The current economic crisis has reaffirmed German dominance in the shaping of the policy responses and in almost all key economic and financial policy challenges of the euro zone and the EU overall. During the 20 years since German unification, France, the second largest euro zone economy, has seen Germany increasingly take de facto command of Europe’s economic choices. During the last decade, Germany’s economy has become far stronger than its French counterpart. Nothing speaks more loudly about this reality than the global markets’ pecking order of national economies’ performance and outlooks. In this last year in particular, it has been clear that Berlin is determined to export its “culture of economic stability” to the entire euro area. This intention is not just an analysis of what Europe needs: Chancellor Angela Merkel also has domestic political reasons to stick to this agenda. As several regional elections are proving, she needs to be aware that German public sentiment is fearful of a fragile currency – the euro, now that it has replaced the revered deutschmark – whose declining credibility could threaten the country’s social security savings. This does not just reflect Germany’s past experience of financial collapse after World War I, it is also a conclusion that emerges from analysis of the on-coming challenges contained in the demography of the next 20 years.
A Difference of Opinions
“Economic governance” of Europe is at the heart of an ongoing argument between Paris and Berlin.
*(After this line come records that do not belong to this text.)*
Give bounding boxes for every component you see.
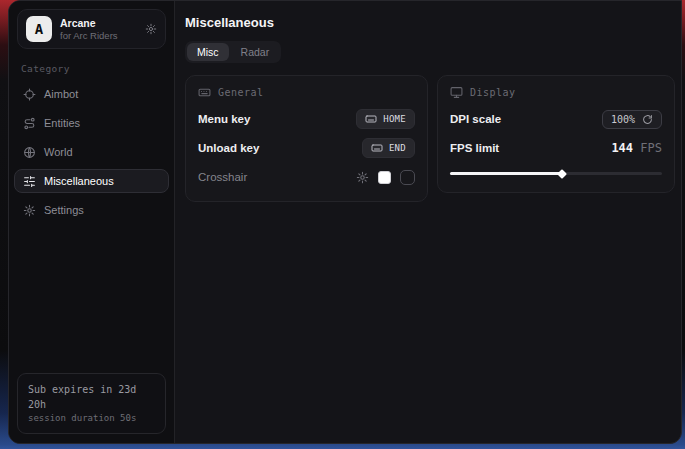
fps-limit-value: 144	[611, 141, 633, 155]
sidebar-item-label: Settings	[44, 204, 84, 216]
dpi-scale-row: DPI scale 100%	[450, 107, 662, 131]
sidebar-item-entities[interactable]: Entities	[14, 111, 169, 135]
sidebar-item-label: Aimbot	[44, 88, 78, 100]
menu-key-label: Menu key	[198, 113, 250, 125]
crosshair-color-swatch[interactable]	[378, 171, 391, 184]
fps-limit-row: FPS limit 144 FPS	[450, 136, 662, 160]
crosshair-label: Crosshair	[198, 171, 247, 183]
menu-key-value: HOME	[383, 114, 406, 124]
category-label: Category	[21, 63, 162, 74]
sliders-icon	[23, 175, 36, 188]
sidebar-item-label: Miscellaneous	[44, 175, 114, 187]
dpi-scale-value: 100%	[611, 114, 635, 125]
sidebar-item-label: Entities	[44, 117, 80, 129]
app-window: A Arcane for Arc Riders Category Aimbot	[8, 0, 682, 444]
keyboard-icon	[371, 142, 383, 154]
tab-radar[interactable]: Radar	[231, 43, 280, 61]
general-panel-title: General	[218, 87, 264, 98]
fps-slider-track-fill	[450, 172, 562, 175]
session-duration: session duration 50s	[28, 412, 155, 425]
subscription-expiry: Sub expires in 23d 20h	[28, 382, 155, 412]
sidebar-item-miscellaneous[interactable]: Miscellaneous	[14, 169, 169, 193]
sidebar-item-world[interactable]: World	[14, 140, 169, 164]
globe-icon	[23, 146, 36, 159]
app-logo-card: A Arcane for Arc Riders	[17, 9, 166, 49]
panels-row: General Menu key HOME Unload key	[185, 75, 675, 202]
fps-limit-label: FPS limit	[450, 142, 499, 154]
subscription-card: Sub expires in 23d 20h session duration …	[17, 373, 166, 434]
sidebar-item-aimbot[interactable]: Aimbot	[14, 82, 169, 106]
sync-gear-icon[interactable]	[145, 23, 157, 35]
dpi-scale-select[interactable]: 100%	[602, 110, 662, 129]
desktop-background: A Arcane for Arc Riders Category Aimbot	[0, 0, 685, 449]
menu-key-row: Menu key HOME	[198, 107, 415, 131]
monitor-icon	[450, 86, 463, 99]
sidebar-item-settings[interactable]: Settings	[14, 198, 169, 222]
crosshair-icon	[23, 88, 36, 101]
dpi-scale-label: DPI scale	[450, 113, 501, 125]
display-panel-title: Display	[470, 87, 516, 98]
crosshair-row: Crosshair	[198, 165, 415, 189]
fps-limit-slider[interactable]	[450, 166, 662, 180]
page-title: Miscellaneous	[185, 15, 675, 30]
general-panel: General Menu key HOME Unload key	[185, 75, 428, 202]
main-content: Miscellaneous Misc Radar General Menu ke…	[175, 1, 682, 443]
tab-bar: Misc Radar	[185, 41, 281, 63]
route-icon	[23, 117, 36, 130]
tab-misc[interactable]: Misc	[187, 43, 229, 61]
sidebar: A Arcane for Arc Riders Category Aimbot	[9, 1, 175, 443]
refresh-icon	[642, 114, 653, 125]
unload-key-label: Unload key	[198, 142, 259, 154]
fps-slider-thumb[interactable]	[557, 169, 567, 179]
app-name: Arcane	[60, 17, 137, 30]
fps-limit-unit: FPS	[640, 141, 662, 155]
display-panel: Display DPI scale 100% FPS limit	[437, 75, 675, 193]
menu-key-bind-button[interactable]: HOME	[356, 109, 415, 129]
unload-key-bind-button[interactable]: END	[362, 138, 415, 158]
keyboard-icon	[198, 86, 211, 99]
unload-key-row: Unload key END	[198, 136, 415, 160]
app-avatar: A	[26, 16, 52, 42]
sidebar-nav: Aimbot Entities World	[9, 82, 174, 222]
sidebar-item-label: World	[44, 146, 73, 158]
crosshair-settings-gear-icon[interactable]	[356, 171, 369, 184]
app-subtitle: for Arc Riders	[60, 30, 137, 42]
crosshair-enabled-checkbox[interactable]	[400, 170, 415, 185]
keyboard-icon	[365, 113, 377, 125]
unload-key-value: END	[389, 143, 406, 153]
gear-icon	[23, 204, 36, 217]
France wants the euro zone to be the main focus, whereas Germany wants all 27 member states in the EU to be involved in policy decision-making. The difference, from Merkel’s viewpoint, is that Germany needs these “non=euro” EU members to be made to behave responsibly. With Greece as their poster child, Germans are leery of the EU’s southern members. These countries are big recipients of EU subsidies intended to modernize their economies, but they have not translated this largesse into newly disciplined budgetary attitudes to replace their old habits of inflate-and-devalue as a way to maintain their economic momentum. Moreover, German banks have significant exposure in these countries should default actually occur.